While I was studying the ASM keyword LOCK, google told me CPU will take exclusive ownership of data bus while executing the following instruction with LOCK prefix.
But without any extra information how CPU can take exclusive ownership.
I also found that 8086 microchip has a lock pin which do exactly the same thing as keyword LOCK does. This maybe the logic circuit which implements the LOCK keyword.
Can anyone explain the mechanism of the lock pin. While the lock pin is active, how other CPUs will be rejected when try to acquire the usage of data bus.
CodePudding user response:
If the only CPU has the memory bus locked, no other device can read or change memory contents during that time, not even via DMA. (Or with multiple CPUs on a shared bus with no cache, same deal.) Therefore, no other memory operations at all can happen between the load and the store of a lock add [di], ax
for example, making it atomic wrt. any possible observer. (Other than a logic analyzer connected to the bus, which doesn't count.)
Semi-related: Can num be atomic for 'int num'? describes how the lock
prefix works on modern CPUs for cacheable memory, providing RMW atomicity without a bus lock, just hanging on to the cache line for the duration.
We call this a "cache lock"; all modern CPUs work this way for aligned locked
operations, only doing an expensive bus lock on something like xchg [mem], ax
that spans a boundary between two cache-lines.

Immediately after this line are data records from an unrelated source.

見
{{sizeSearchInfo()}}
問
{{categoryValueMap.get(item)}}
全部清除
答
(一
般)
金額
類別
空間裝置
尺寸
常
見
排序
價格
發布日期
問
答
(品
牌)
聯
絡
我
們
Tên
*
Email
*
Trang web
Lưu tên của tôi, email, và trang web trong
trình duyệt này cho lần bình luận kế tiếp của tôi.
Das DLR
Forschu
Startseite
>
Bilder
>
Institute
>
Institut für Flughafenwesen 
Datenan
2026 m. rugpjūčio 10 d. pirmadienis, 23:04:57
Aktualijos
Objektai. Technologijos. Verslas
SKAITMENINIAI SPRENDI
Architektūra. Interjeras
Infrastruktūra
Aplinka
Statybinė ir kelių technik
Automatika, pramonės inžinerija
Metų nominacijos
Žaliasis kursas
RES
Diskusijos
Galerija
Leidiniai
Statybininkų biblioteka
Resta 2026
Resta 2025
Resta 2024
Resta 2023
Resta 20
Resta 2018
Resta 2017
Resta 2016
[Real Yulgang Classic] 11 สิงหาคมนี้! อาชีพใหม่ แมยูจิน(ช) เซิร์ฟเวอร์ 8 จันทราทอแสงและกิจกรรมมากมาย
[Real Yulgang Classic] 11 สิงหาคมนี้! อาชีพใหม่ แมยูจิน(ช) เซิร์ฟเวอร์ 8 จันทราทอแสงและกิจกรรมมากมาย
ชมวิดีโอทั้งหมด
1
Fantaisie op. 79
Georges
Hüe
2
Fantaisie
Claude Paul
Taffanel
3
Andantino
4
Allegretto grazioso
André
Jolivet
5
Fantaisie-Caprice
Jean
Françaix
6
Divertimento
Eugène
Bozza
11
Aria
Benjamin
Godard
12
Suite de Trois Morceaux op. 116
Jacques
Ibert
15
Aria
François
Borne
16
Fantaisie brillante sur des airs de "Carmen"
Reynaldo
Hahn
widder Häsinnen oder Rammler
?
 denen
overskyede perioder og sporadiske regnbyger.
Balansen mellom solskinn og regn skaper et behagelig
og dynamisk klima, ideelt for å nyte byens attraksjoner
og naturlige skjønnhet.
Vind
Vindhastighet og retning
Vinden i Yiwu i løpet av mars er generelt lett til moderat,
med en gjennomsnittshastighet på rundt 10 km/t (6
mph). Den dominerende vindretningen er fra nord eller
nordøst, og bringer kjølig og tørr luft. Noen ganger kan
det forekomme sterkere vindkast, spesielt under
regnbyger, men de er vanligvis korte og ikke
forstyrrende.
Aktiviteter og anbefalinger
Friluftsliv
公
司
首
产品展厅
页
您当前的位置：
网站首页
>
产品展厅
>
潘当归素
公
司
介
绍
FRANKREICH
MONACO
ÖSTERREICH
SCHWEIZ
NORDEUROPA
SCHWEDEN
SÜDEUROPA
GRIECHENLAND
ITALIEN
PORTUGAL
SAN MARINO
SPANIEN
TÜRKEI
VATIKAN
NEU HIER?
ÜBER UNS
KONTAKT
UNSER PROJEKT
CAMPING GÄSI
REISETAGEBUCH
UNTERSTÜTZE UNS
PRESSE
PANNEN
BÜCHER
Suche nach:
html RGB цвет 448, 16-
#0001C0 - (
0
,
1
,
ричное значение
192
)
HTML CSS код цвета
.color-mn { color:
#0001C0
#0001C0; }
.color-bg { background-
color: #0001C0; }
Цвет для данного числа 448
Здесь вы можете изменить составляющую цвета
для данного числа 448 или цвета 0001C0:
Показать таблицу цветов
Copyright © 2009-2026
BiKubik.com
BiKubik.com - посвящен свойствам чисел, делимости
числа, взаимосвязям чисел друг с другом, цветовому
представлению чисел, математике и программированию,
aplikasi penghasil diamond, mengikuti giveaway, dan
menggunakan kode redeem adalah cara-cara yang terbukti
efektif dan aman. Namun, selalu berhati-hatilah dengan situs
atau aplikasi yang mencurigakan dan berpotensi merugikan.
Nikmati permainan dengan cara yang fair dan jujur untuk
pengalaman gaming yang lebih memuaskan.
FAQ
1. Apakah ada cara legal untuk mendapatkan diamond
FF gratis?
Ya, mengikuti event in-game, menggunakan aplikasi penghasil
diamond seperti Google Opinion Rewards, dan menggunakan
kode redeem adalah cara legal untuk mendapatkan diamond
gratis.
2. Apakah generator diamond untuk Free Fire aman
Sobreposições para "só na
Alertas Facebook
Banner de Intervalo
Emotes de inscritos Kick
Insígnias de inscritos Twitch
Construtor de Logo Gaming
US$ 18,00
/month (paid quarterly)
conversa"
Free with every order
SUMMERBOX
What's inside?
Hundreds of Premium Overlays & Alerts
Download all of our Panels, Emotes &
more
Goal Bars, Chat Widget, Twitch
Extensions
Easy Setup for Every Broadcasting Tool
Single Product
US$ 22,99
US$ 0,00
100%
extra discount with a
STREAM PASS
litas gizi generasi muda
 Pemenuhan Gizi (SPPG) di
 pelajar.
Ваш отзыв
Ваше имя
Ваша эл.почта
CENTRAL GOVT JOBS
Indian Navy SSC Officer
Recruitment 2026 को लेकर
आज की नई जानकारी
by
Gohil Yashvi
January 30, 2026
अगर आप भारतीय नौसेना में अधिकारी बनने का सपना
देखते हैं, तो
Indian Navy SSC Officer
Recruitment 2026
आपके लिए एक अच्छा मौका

That hurts throughput on all cores, and is so expensive that modern CPUs have a way to make that always fault, but not other unaligned loads/stores, as well as performance counters for it.
Fun fact: xchg [mem], reg
has implicit lock
semantics on 386 and newer. (Which is unfortunate because it makes it unusable for performance reasons as just a plain load/store when you're running low on registers). It didn't on 286 or earlier, unless you did lock xchg
. This is possibly related to the fact that there were SMP 386 systems (with a primitive sequentially-consistent memory model). The modern x86 memory model applies to 486 and later SMP systems.